Virtual Memory
In the early days of computing, memory was expensive and small. Programmers had to write small programs that used as little memory as possible. Larger programs were decomposed in overlays. For instance, each phase in a compiler wrote its results to a file, after which the next phase could be loaded (overlaying the previous) in memory.
As memory grew, the demands also grew, so programmers were spending significant time on this manual memory management. A model was engineered which solved this: Virtual Memory.
Conceptually, virtual memory means a program can use a lot more memory than is (physically) available. That virtual memory is simply stored on disk, and physical memory is used as a cache for the memory stored on disk (very much as a CPU cache temporarily stores memory content). Note that this is the same as a program storing intermediate results in a file, with one exception: the operating system must handle the virtual memory administration automatically.
Paging
The heart of virtual memory is paging. The entire memory a program uses is divided in pages. Whenever the program accesses a page which isn’t currently stored in physical memory (this is called a page fault), that page is loaded into a section of memory of equal size, called a frame. When no unused frame is available (memory is full), the OS looks for a frame it can recycle, for instance a frame which hasn’t been used for some time (the OS remembers last access times for all frames). If that frame is dirty it is first written back to disk. Then the page the program wanted to access is loaded into the now unused frame, and memory access can finally take place.
Alarm bells might ring: for every memory access we access a table, which is also stored in memory. Won’t This Fail?
Good question. We already know part of the answer: page tables are accessed so frequently that they are usually cached.
The second part is that some specific hardware, called the MMU (Memory Management Unit), is responsible for the computations.

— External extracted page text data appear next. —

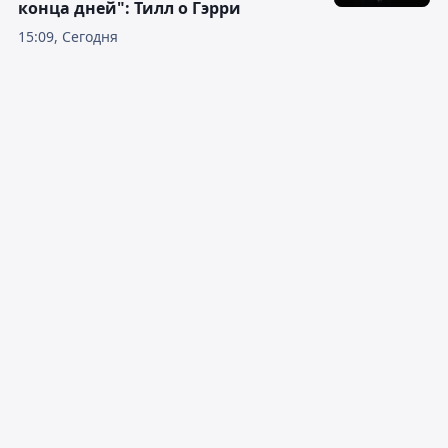
конца дней": Тилл о Гэрри
15:09, Сегодня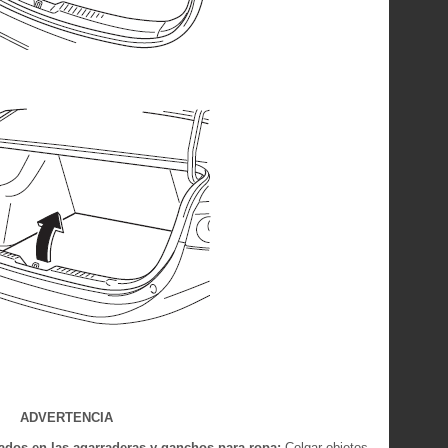
ADVERTENCIA
ados en las agarraderas y ganchos para ropa:
Colgar objetos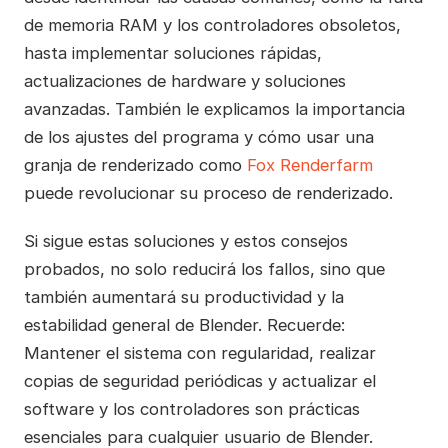
de memoria RAM y los controladores obsoletos,
hasta implementar soluciones rápidas,
actualizaciones de hardware y soluciones
avanzadas. También le explicamos la importancia
de los ajustes del programa y cómo usar una
granja de renderizado como
Fox Renderfarm
puede revolucionar su proceso de renderizado.
Si sigue estas soluciones y estos consejos
probados, no solo reducirá los fallos, sino que
también aumentará su productividad y la
estabilidad general de Blender. Recuerde:
Mantener el sistema con regularidad, realizar
copias de seguridad periódicas y actualizar el
software y los controladores son prácticas
esenciales para cualquier usuario de Blender.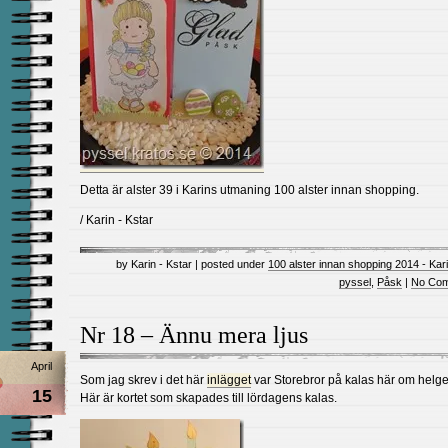
Detta är alster 39 i Karins utmaning 100 alster innan shopping.
/ Karin - Kstar
by Karin - Kstar | posted under
100 alster innan shopping 2014 - Kar
pyssel
,
Påsk
|
No Com
Nr 18 – Ännu mera ljus
April
Som jag skrev i det här
inlägget
var Storebror på kalas här om helge
15
Här är kortet som skapades till lördagens kalas.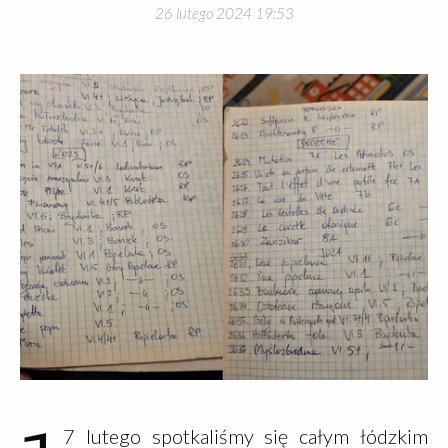
26 lutego 2024 19:53
7 lutego spotkaliśmy się całym łódzkim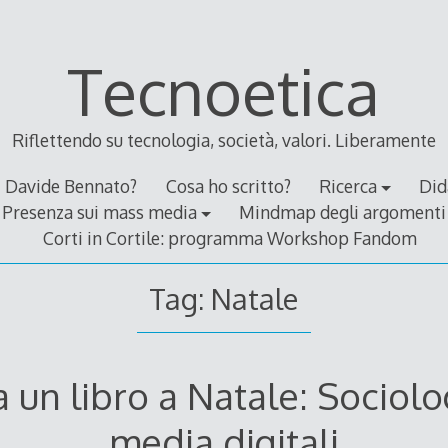
Tecnoetica
Riflettendo su tecnologia, società, valori. Liberamente
Davide Bennato?
Cosa ho scritto?
Ricerca
Did
Presenza sui mass media
Mindmap degli argomenti
Corti in Cortile: programma Workshop Fandom
Tag:
Natale
 un libro a Natale: Sociolo
media digitali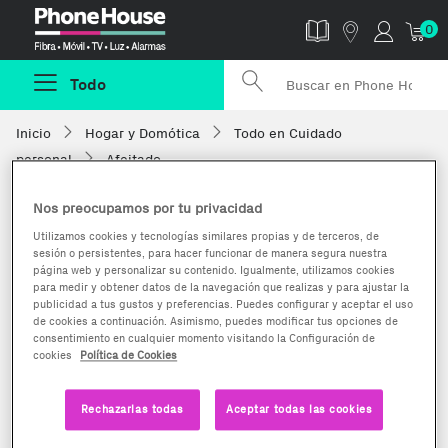
Phonehouse
0
Todo
Inicio
Hogar y Domótica
Todo en Cuidado
personal
Afeitado
Nos preocupamos por tu privacidad
Utilizamos cookies y tecnologías similares propias y de terceros, de
sesión o persistentes, para hacer funcionar de manera segura nuestra
página web y personalizar su contenido. Igualmente, utilizamos cookies
para medir y obtener datos de la navegación que realizas y para ajustar la
publicidad a tus gustos y preferencias. Puedes configurar y aceptar el uso
de cookies a continuación. Asimismo, puedes modificar tus opciones de
consentimiento en cualquier momento visitando la Configuración de
cookies
Política de Cookies
Rechazarlas todas
Aceptar todas las cookies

Thirdly, if the CPU (or rather a core) needs to wait a moment, a second logical core quickly takes over to avoid waiting (multithreading).
Memory Management Unit, Translation Lookaside Buffer
An MMU is a dedicated piece of hardware (today embedded in the CPU) which controls all memory access (so it’s located between the cores and the address bus), either before or after the caches.
Before looking into the Page Table, the MMU may look into an associative cache: a content-addressed lookup table called the translation lookaside buffer (TLB) which holds recently used pages. A TLB hit results in a physical address which can be used immediately. Only on a TLB miss will the page tables be traversed (there can be multiple levels).
The MMU generates a trap (i.e. invokes the OS) if a page isn’t yet loaded in memory or if any error condition occurs =>
Page Table Entry
A page table entry (there’s one per virtual memory page) holds the virtual and physical (if loaded) page addresses and various control information:
- a dirty bit
- an R/W bit (allows pages to be R/O)
- a bit indicating the required permission level (user or system)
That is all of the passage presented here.